Of the lines below, write out exactly those from the line with "едшие сертификацию специалисты, что" through the line with "Гидроодежда", both included, and skip the rest.

------ DATA FOR REVIEW ------

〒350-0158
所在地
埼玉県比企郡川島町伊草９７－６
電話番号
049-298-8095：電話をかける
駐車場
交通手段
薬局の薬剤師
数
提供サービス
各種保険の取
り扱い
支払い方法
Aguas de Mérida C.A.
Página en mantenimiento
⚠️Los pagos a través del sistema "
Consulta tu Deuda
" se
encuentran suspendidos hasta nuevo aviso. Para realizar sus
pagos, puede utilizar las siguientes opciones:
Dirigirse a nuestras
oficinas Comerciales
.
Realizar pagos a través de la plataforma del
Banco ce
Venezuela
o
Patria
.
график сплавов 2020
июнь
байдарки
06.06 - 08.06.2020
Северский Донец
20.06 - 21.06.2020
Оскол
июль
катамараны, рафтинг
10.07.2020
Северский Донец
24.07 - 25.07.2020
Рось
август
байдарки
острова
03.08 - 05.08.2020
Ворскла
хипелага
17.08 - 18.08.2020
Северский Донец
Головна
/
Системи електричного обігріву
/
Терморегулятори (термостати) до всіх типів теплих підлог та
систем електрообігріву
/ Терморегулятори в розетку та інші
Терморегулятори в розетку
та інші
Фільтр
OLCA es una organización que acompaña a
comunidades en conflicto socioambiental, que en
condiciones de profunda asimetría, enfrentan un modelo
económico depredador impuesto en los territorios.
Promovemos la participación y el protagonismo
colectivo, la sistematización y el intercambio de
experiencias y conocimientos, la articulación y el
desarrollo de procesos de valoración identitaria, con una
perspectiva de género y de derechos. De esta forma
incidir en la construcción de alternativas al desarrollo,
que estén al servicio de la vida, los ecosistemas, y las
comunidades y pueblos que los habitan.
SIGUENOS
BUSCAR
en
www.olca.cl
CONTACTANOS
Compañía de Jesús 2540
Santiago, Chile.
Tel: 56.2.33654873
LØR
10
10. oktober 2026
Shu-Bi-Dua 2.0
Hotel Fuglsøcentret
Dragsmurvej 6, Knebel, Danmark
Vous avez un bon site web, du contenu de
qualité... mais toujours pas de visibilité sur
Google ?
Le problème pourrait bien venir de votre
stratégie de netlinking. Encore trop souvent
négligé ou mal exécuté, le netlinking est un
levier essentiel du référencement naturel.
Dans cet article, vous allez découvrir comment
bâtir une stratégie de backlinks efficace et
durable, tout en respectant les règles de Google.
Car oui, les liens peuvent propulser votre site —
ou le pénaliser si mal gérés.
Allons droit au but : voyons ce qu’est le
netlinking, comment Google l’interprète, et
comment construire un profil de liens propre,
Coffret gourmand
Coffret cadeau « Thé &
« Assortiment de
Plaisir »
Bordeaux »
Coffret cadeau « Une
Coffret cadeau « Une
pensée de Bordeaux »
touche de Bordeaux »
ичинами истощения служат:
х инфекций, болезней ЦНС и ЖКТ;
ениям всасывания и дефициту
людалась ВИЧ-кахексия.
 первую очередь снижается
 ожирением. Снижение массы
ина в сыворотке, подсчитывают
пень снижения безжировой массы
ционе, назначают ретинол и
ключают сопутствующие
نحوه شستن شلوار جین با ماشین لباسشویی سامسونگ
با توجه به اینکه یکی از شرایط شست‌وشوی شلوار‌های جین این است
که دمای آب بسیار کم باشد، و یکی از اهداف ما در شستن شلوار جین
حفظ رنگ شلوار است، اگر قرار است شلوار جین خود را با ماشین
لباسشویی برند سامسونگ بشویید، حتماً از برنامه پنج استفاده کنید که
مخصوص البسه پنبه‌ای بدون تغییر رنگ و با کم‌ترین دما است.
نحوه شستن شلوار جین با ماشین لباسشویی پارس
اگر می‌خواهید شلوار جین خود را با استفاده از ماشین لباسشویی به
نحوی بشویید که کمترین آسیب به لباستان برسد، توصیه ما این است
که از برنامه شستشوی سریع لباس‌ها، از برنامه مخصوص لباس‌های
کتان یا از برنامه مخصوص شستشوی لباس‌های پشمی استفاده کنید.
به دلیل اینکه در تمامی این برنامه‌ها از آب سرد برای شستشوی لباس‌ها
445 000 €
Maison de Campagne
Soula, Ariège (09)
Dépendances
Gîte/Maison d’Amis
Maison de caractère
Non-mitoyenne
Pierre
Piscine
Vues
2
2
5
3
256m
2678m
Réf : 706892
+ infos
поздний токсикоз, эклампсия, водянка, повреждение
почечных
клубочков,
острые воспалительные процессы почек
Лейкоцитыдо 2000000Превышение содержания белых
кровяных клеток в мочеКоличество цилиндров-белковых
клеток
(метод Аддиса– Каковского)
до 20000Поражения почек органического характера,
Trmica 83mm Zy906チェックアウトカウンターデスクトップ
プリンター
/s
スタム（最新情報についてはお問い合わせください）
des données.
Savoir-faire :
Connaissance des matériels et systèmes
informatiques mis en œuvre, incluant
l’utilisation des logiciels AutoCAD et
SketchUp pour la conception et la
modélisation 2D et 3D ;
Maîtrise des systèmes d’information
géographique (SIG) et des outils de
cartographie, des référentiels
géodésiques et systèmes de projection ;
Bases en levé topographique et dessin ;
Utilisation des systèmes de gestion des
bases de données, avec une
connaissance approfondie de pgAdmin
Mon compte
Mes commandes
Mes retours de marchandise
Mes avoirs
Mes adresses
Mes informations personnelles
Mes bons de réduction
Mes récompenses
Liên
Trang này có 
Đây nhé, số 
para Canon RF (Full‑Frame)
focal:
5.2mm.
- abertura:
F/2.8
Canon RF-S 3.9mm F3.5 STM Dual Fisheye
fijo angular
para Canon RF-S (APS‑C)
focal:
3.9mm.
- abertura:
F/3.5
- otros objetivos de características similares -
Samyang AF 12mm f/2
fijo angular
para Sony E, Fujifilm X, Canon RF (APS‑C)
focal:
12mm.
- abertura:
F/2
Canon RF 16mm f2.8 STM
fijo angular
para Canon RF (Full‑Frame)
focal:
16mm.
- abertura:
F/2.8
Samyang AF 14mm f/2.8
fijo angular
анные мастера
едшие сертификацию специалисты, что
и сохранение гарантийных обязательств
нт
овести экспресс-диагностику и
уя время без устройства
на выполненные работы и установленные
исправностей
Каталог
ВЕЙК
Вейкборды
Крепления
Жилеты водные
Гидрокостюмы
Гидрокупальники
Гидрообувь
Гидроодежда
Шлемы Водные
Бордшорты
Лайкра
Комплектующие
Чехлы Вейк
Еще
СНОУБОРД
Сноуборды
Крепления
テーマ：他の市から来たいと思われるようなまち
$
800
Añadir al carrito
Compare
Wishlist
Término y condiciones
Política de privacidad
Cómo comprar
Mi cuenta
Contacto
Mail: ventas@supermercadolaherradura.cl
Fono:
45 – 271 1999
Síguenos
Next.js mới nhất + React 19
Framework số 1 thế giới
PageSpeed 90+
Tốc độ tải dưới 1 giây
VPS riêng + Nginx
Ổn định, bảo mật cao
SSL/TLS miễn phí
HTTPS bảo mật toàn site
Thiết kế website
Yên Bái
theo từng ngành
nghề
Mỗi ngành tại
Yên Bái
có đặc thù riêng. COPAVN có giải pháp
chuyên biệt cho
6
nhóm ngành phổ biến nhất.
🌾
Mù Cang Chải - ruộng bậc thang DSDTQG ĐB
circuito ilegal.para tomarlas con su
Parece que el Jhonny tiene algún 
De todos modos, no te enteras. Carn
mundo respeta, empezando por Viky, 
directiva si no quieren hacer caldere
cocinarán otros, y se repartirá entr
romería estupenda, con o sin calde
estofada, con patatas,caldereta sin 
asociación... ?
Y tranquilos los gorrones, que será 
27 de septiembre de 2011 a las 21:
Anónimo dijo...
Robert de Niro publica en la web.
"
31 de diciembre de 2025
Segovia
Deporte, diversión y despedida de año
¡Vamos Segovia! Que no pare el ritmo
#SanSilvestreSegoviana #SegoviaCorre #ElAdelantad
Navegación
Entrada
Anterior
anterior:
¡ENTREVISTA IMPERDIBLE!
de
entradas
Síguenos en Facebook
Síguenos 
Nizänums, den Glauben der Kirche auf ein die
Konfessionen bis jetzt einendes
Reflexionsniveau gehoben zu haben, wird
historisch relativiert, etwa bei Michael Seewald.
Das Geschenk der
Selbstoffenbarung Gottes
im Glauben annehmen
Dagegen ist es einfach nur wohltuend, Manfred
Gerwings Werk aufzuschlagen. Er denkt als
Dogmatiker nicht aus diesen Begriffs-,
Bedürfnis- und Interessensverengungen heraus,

------

## ANSWER FOR THIS EXERCISE
едшие сертификацию специалисты, что
и сохранение гарантийных обязательств
нт
овести экспресс-диагностику и
уя время без устройства
на выполненные работы и установленные
исправностей
Каталог
ВЕЙК
Вейкборды
Крепления
Жилеты водные
Гидрокостюмы
Гидрокупальники
Гидрообувь
Гидроодежда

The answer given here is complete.